DATA LISTING:
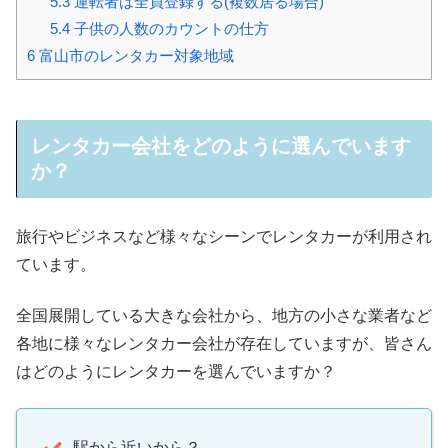
5.3
運転者は全員登録する(複数居る場合)
5.4
子供の人数のカウントの仕方
6
富山市のレンタカー対象地域
レンタカー会社をどのように選んでいます
か？
旅行やビジネスなど様々なシーンでレンタカーが利用され
ています。
全国展開している大きな会社から、地方の小さな業者など
各地に様々なレンタカー会社が存在していますが、皆さん
はどのようにレンタカーを選んでいますか？
駅から近いから？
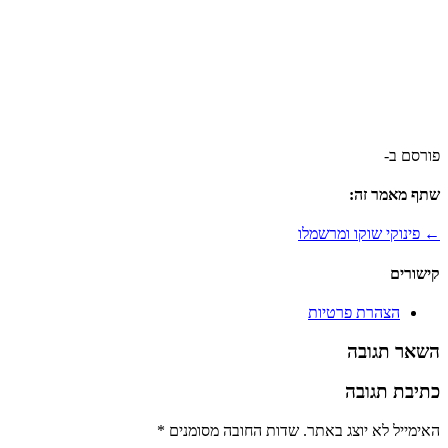
פורסם ב-
שתף מאמר זה:
← פינוקי שוקו ומרשמלו
קישורים
הצהרת פרטיות
השאר תגובה
כתיבת תגובה
האימייל לא יוצג באתר.
שדות החובה מסומנים
*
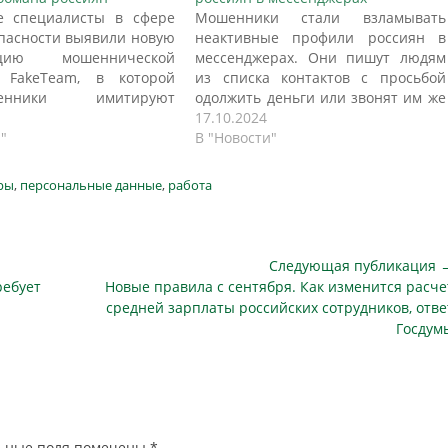
е специалисты в сфере
Мошенники стали взламывать
пасности выявили новую
неактивные профили россиян в
ацию мошеннической
мессенджерах. Они пишут людям
и FakeTeam, в которой
из списка контактов с просьбой
ленники имитируют
одолжить деньги или звонят им же
 домовых чатах от лица
под видом сотрудников банков и
17.10.2024
й или сотрудников
"
сотовых операторов. «Известия»
В "Новости"
аций ЖКХ. Об этом
выяснили, как работают схемы
"Лента.ру" со ссылкой на
преступников и как защитить от
ры
,
персональные данные
,
работа
тический отчет
них свои аккаунты — в том числе,
чика технологий для
старые. Схема со взломом…
киберпреступлениями F6.
ье говорится, что
Следующая публикация 
ики используют данные
Следующая
ребует
Новые правила с сентября. Как изменится расче
публикация
средней зарплаты российских сотрудников, отве
Госдум
ьные поля помечены
*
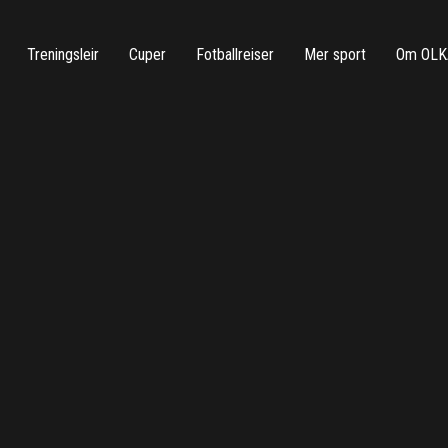
Treningsleir
Cuper
Fotballreiser
Mer sport
Om OLK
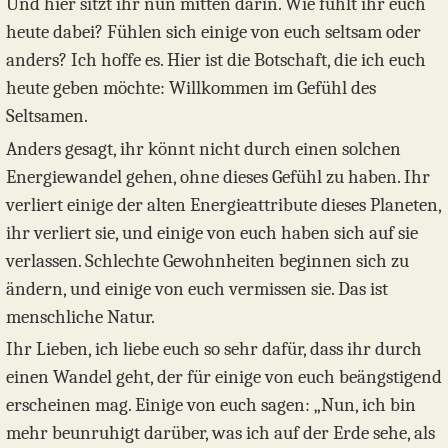
Und hier sitzt ihr nun mitten darin. Wie fühlt ihr euch
heute dabei? Fühlen sich einige von euch seltsam oder
anders? Ich hoffe es. Hier ist die Botschaft, die ich euch
heute geben möchte: Willkommen im Gefühl des
Seltsamen.
Anders gesagt, ihr könnt nicht durch einen solchen
Energiewandel gehen, ohne dieses Gefühl zu haben. Ihr
verliert einige der alten Energieattribute dieses Planeten,
ihr verliert sie, und einige von euch haben sich auf sie
verlassen. Schlechte Gewohnheiten beginnen sich zu
ändern, und einige von euch vermissen sie. Das ist
menschliche Natur.
Ihr Lieben, ich liebe euch so sehr dafür, dass ihr durch
einen Wandel geht, der für einige von euch beängstigend
erscheinen mag. Einige von euch sagen: „Nun, ich bin
mehr beunruhigt darüber, was ich auf der Erde sehe, als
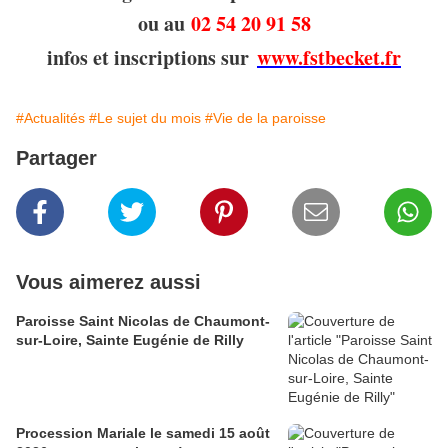
ou au
02 54 20 91 58
infos et inscriptions sur
www.fstbecket.fr
#Actualités
#Le sujet du mois
#Vie de la paroisse
Partager
Vous aimerez aussi
Paroisse Saint Nicolas de Chaumont-
sur-Loire, Sainte Eugénie de Rilly
Procession Mariale le samedi 15 août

ABOUT THIS TASK: All that is wanted is each line, word for word, from the first line of the data to the one holding "Energiewandel gehen, ohne", with the pictures left out.

SOLUTION:
5.3
運転者は全員登録する(複数居る場合)
5.4
子供の人数のカウントの仕方
6
富山市のレンタカー対象地域
レンタカー会社をどのように選んでいます
か？
旅行やビジネスなど様々なシーンでレンタカーが利用され
ています。
全国展開している大きな会社から、地方の小さな業者など
各地に様々なレンタカー会社が存在していますが、皆さん
はどのようにレンタカーを選んでいますか？
駅から近いから？
פורסם ב-
שתף מאמר זה:
← פינוקי שוקו ומרשמלו
קישורים
הצהרת פרטיות
השאר תגובה
כתיבת תגובה
האימייל לא יוצג באתר.
שדות החובה מסומנים
*
е специалисты в сфере
Мошенники стали взламывать
пасности выявили новую
неактивные профили россиян в
ацию мошеннической
мессенджерах. Они пишут людям
и FakeTeam, в которой
из списка контактов с просьбой
ленники имитируют
одолжить деньги или звонят им же
 домовых чатах от лица
под видом сотрудников банков и
17.10.2024
й или сотрудников
"
сотовых операторов. «Известия»
В "Новости"
аций ЖКХ. Об этом
выяснили, как работают схемы
"Лента.ру" со ссылкой на
преступников и как защитить от
ры
,
персональные данные
,
работа
тический отчет
них свои аккаунты — в том числе,
чика технологий для
старые. Схема со взломом…
киберпреступлениями F6.
ье говорится, что
Следующая публикация 
ики используют данные
Следующая
ребует
Новые правила с сентября. Как изменится расче
публикация
средней зарплаты российских сотрудников, отве
Госдум
ьные поля помечены
*
Treningsleir
Cuper
Fotballreiser
Mer sport
Om OLK
Und hier sitzt ihr nun mitten darin. Wie fühlt ihr euch
heute dabei? Fühlen sich einige von euch seltsam oder
anders? Ich hoffe es. Hier ist die Botschaft, die ich euch
heute geben möchte: Willkommen im Gefühl des
Seltsamen.
Anders gesagt, ihr könnt nicht durch einen solchen
Energiewandel gehen, ohne dieses Gefühl zu haben. Ihr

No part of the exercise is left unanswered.